---------- Information given ----------

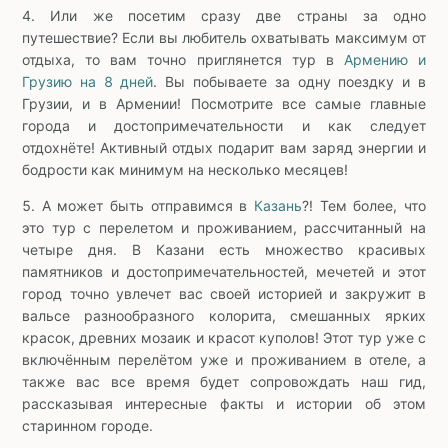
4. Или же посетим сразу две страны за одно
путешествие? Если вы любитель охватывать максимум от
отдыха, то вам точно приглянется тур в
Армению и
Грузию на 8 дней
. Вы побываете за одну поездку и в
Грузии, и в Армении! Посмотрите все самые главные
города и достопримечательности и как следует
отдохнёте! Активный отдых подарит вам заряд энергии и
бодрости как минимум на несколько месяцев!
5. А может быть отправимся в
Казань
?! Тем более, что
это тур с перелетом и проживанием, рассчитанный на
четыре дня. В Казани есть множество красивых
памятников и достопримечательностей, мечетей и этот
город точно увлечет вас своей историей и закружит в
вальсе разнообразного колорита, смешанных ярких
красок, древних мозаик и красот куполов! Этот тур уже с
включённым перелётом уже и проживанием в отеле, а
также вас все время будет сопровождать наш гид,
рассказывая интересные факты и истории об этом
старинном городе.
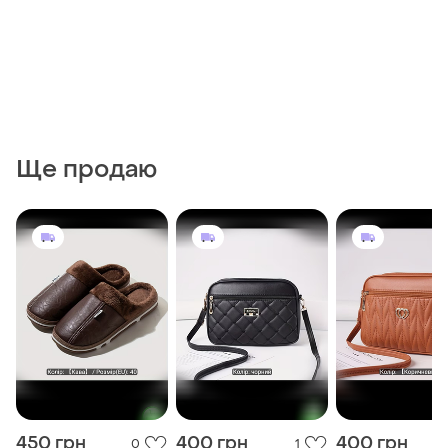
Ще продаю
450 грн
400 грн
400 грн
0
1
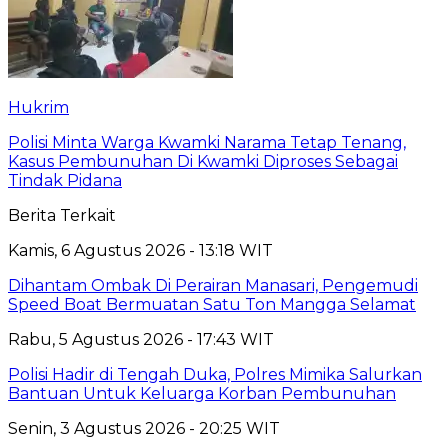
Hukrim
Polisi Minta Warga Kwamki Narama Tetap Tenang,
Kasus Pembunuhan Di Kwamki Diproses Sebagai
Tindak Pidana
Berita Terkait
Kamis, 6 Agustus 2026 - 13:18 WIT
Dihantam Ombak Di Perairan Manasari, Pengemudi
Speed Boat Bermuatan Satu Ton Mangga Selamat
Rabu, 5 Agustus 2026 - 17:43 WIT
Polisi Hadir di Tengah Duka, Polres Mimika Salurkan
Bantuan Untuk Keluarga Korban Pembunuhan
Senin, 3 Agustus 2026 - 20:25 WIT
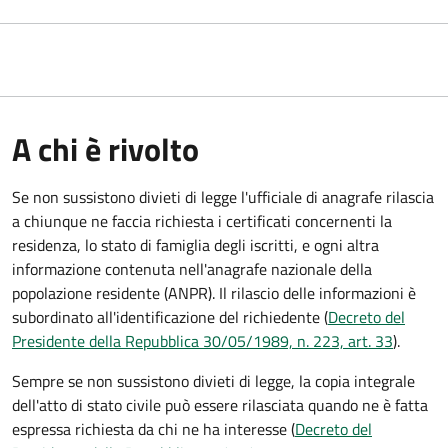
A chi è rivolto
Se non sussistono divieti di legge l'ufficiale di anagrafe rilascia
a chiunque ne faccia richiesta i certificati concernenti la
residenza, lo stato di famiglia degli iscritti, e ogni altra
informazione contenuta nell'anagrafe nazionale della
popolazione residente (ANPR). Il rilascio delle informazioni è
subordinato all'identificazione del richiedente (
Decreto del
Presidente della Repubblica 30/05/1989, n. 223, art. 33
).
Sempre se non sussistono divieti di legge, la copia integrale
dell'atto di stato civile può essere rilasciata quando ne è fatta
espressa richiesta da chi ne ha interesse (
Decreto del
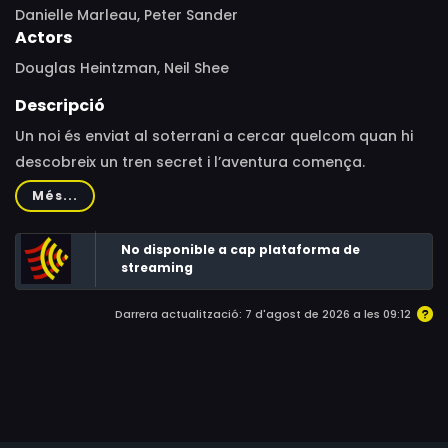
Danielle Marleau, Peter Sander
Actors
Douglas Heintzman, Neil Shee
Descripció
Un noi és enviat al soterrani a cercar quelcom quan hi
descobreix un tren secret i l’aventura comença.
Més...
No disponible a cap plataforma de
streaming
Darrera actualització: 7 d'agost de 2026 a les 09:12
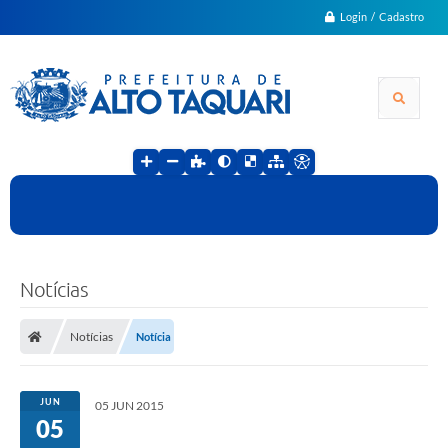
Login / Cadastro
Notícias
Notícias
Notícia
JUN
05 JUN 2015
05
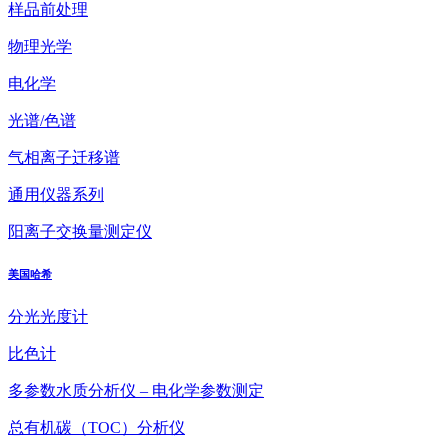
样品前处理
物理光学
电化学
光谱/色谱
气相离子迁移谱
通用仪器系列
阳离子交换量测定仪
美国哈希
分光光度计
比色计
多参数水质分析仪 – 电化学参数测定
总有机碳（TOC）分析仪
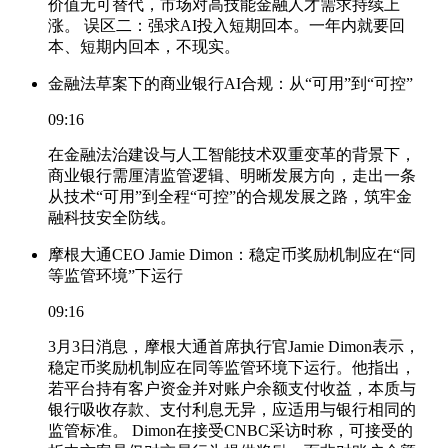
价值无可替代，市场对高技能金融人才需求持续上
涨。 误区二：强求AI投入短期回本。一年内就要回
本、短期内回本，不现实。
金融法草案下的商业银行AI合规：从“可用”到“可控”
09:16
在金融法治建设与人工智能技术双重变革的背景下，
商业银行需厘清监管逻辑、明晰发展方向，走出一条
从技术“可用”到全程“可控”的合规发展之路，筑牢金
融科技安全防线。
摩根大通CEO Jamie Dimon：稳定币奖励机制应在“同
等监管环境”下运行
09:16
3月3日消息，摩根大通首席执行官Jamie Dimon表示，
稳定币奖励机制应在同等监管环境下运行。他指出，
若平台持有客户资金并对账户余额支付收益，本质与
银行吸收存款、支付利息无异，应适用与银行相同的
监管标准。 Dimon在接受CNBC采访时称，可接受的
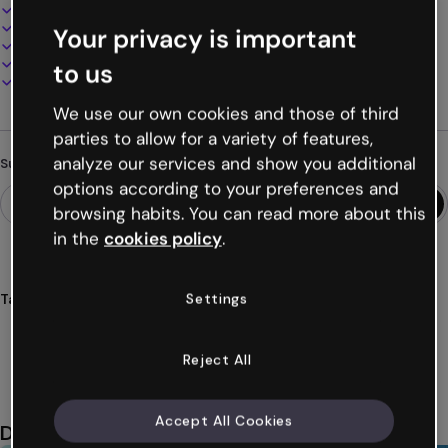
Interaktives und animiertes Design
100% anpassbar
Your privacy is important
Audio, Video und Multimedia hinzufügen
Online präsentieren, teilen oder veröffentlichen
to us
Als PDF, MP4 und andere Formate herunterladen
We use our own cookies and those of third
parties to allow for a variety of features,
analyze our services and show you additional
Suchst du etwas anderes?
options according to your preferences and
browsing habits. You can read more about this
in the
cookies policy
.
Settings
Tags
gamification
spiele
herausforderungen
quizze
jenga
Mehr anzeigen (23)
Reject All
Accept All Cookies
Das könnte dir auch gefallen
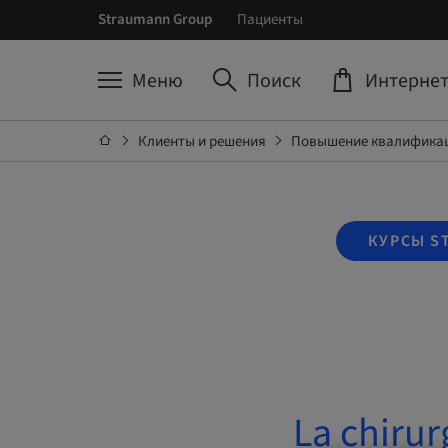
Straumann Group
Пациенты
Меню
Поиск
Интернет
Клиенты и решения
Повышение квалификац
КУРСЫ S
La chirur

----------

**Problem statement**
Output exactly, and only, the lines of the entries above from the one with "3月3日消息，摩根大通首席执行官Jamie Dimon表示，" up to and including the one with "parties to allow"; pictures are to be left out.

**Solution for this problem**
3月3日消息，摩根大通首席执行官Jamie Dimon表示，
稳定币奖励机制应在同等监管环境下运行。他指出，
若平台持有客户资金并对账户余额支付收益，本质与
银行吸收存款、支付利息无异，应适用与银行相同的
监管标准。 Dimon在接受CNBC采访时称，可接受的
Interaktives und animiertes Design
100% anpassbar
Your privacy is important
Audio, Video und Multimedia hinzufügen
Online präsentieren, teilen oder veröffentlichen
to us
Als PDF, MP4 und andere Formate herunterladen
We use our own cookies and those of third
parties to allow for a variety of features,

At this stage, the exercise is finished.